EXERCISE GOAL:
Please copy out every line in the records below that includes the word "groupId".

Extracted data entries:
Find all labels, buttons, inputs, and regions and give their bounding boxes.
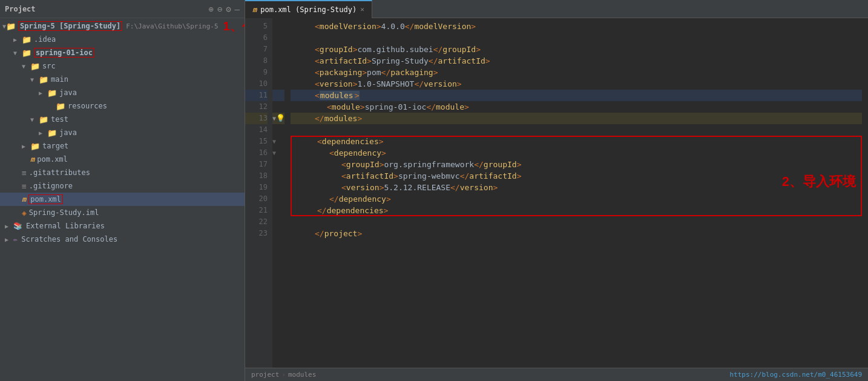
gitignore-icon: ≡	[22, 182, 27, 191]
tree-item-java2[interactable]: ▶ 📁 java	[0, 126, 245, 139]
tree-arrow-java1: ▶	[39, 90, 47, 96]
minimize-icon[interactable]: —	[235, 4, 240, 14]
src-folder-icon: 📁	[30, 62, 40, 71]
breadcrumb-modules: modules	[288, 371, 316, 379]
code-line-18: <artifactId>spring-webmvc</artifactId>	[291, 170, 862, 182]
tree-item-main[interactable]: ▼ 📁 main	[0, 73, 245, 86]
gutter-19	[272, 182, 284, 193]
scratches-label: Scratches and Consoles	[21, 235, 117, 244]
line-num-13: 13	[245, 113, 268, 124]
gutter-16: ▼	[272, 147, 284, 159]
tree-item-gitattributes[interactable]: ≡ .gitattributes	[0, 166, 245, 179]
idea-label: .idea	[34, 35, 56, 44]
tab-pomxml[interactable]: m pom.xml (Spring-Study) ✕	[245, 0, 372, 18]
folder-icon: 📁	[6, 22, 16, 31]
code-line-19: <version>5.2.12.RELEASE</version>	[291, 182, 862, 193]
external-libraries-item[interactable]: ▶ 📚 External Libraries	[0, 219, 245, 233]
tree-item-src[interactable]: ▼ 📁 src	[0, 59, 245, 73]
sidebar-header: Project ⊕ ⊖ ⚙ —	[0, 0, 245, 18]
editor-tabs: m pom.xml (Spring-Study) ✕	[245, 0, 868, 18]
gutter-13: ▼ 💡	[272, 113, 284, 124]
gutter-9	[272, 67, 284, 78]
line-num-20: 20	[245, 193, 268, 205]
collapse-icon[interactable]: ⊖	[217, 4, 222, 14]
dependencies-block: <dependencies> <dependency>	[291, 136, 862, 216]
gutter-7	[272, 44, 284, 55]
line-num-9: 9	[245, 67, 268, 78]
line-num-6: 6	[245, 32, 268, 44]
hint-icon-13: 💡	[276, 113, 285, 124]
tree-item-target[interactable]: ▶ 📁 target	[0, 139, 245, 153]
resources-label: resources	[68, 102, 107, 110]
code-line-15: <dependencies>	[291, 136, 862, 147]
code-text-5: <modelVersion>4.0.0</modelVersion>	[291, 21, 862, 32]
code-text-21: </dependencies>	[293, 205, 862, 216]
tree-item-gitignore[interactable]: ≡ .gitignore	[0, 179, 245, 193]
gutter-15: ▼	[272, 136, 284, 147]
tree-item-idea[interactable]: ▶ 📁 .idea	[0, 33, 245, 46]
tree-item-pom2[interactable]: m pom.xml	[0, 193, 245, 206]
status-bar: project › modules https://blog.csdn.net/…	[245, 368, 868, 381]
tree-item-resources[interactable]: 📁 resources	[0, 99, 245, 113]
tree-arrow-main: ▼	[30, 76, 39, 83]
line-num-18: 18	[245, 170, 268, 182]
fold-icon-15[interactable]: ▼	[272, 136, 276, 147]
tab-close-button[interactable]: ✕	[360, 5, 364, 13]
scratches-icon: ✏	[13, 235, 18, 244]
tree-item-test[interactable]: ▼ 📁 test	[0, 113, 245, 126]
line-num-21: 21	[245, 205, 268, 216]
scratches-arrow: ▶	[5, 236, 13, 243]
scratches-consoles-item[interactable]: ▶ ✏ Scratches and Consoles	[0, 233, 245, 246]
line-num-16: 16	[245, 147, 268, 159]
code-text-11: <modules>	[291, 90, 862, 101]
code-line-7: <groupId>com.github.subei</groupId>	[291, 44, 862, 55]
ext-lib-icon: 📚	[13, 222, 22, 230]
tab-label: pom.xml (Spring-Study)	[260, 5, 357, 14]
tree-item-java1[interactable]: ▶ 📁 java	[0, 86, 245, 99]
line-num-5: 5	[245, 21, 268, 32]
fold-gutter: ▼ 💡 ▼ ▼	[272, 18, 284, 368]
code-line-12: <module>spring-01-ioc</module>	[291, 101, 862, 113]
code-text-12: <module>spring-01-ioc</module>	[291, 101, 862, 113]
code-text-23: </project>	[291, 228, 862, 239]
tree-item-spring01ioc[interactable]: ▼ 📁 spring-01-ioc	[0, 46, 245, 59]
gutter-23	[272, 228, 284, 239]
tree-arrow-java2: ▶	[39, 130, 47, 136]
tree-item-springiml[interactable]: ◈ Spring-Study.iml	[0, 206, 245, 219]
pom2-label: pom.xml	[28, 194, 63, 204]
code-text-16: <dependency>	[293, 147, 862, 159]
code-text-10: <version>1.0-SNAPSHOT</version>	[291, 78, 862, 90]
code-line-10: <version>1.0-SNAPSHOT</version>	[291, 78, 862, 90]
project-tree: ▼ 📁 Spring-5 [Spring-Study] F:\Java\Gith…	[0, 18, 245, 381]
java1-label: java	[59, 88, 77, 97]
project-path: F:\Java\Github\Spring-5	[126, 22, 218, 30]
spring01ioc-label: spring-01-ioc	[34, 48, 94, 58]
resources-folder-icon: 📁	[56, 102, 65, 111]
sidebar-toolbar: ⊕ ⊖ ⚙ —	[208, 4, 240, 14]
editor-content: 5 6 7 8 9 10 11 12 13 14 15 16 17 18 19 …	[245, 18, 868, 368]
gutter-8	[272, 55, 284, 67]
idea-folder-icon: 📁	[22, 35, 31, 44]
line-num-22: 22	[245, 216, 268, 228]
settings-icon[interactable]: ⚙	[226, 4, 231, 14]
ext-lib-arrow: ▶	[5, 223, 13, 230]
add-content-icon[interactable]: ⊕	[208, 4, 213, 14]
gutter-5	[272, 21, 284, 32]
code-text-20: </dependency>	[293, 193, 862, 205]
gutter-20	[272, 193, 284, 205]
tree-item-pom1[interactable]: m pom.xml	[0, 153, 245, 166]
project-root-label: Spring-5 [Spring-Study]	[18, 21, 122, 31]
code-text-13: </modules>	[291, 113, 862, 124]
gutter-12	[272, 101, 284, 113]
code-line-16: <dependency>	[291, 147, 862, 159]
code-content[interactable]: <modelVersion>4.0.0</modelVersion> <grou…	[284, 18, 868, 368]
pom2-icon: m	[22, 195, 26, 204]
code-text-7: <groupId>com.github.subei</groupId>	[291, 44, 862, 55]
fold-icon-16[interactable]: ▼	[272, 147, 276, 159]
breadcrumb-sep1: ›	[281, 371, 286, 379]
code-line-8: <artifactId>Spring-Study</artifactId>	[291, 55, 862, 67]
main-folder-icon: 📁	[39, 75, 48, 84]
tree-item-spring5[interactable]: ▼ 📁 Spring-5 [Spring-Study] F:\Java\Gith…	[0, 19, 245, 33]
springiml-icon: ◈	[22, 208, 27, 217]
gutter-10	[272, 78, 284, 90]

ANSWER TO THE PROBLEM:
code-line-7: <groupId>com.github.subei</groupId>	[291, 44, 862, 55]
code-text-7: <groupId>com.github.subei</groupId>	[291, 44, 862, 55]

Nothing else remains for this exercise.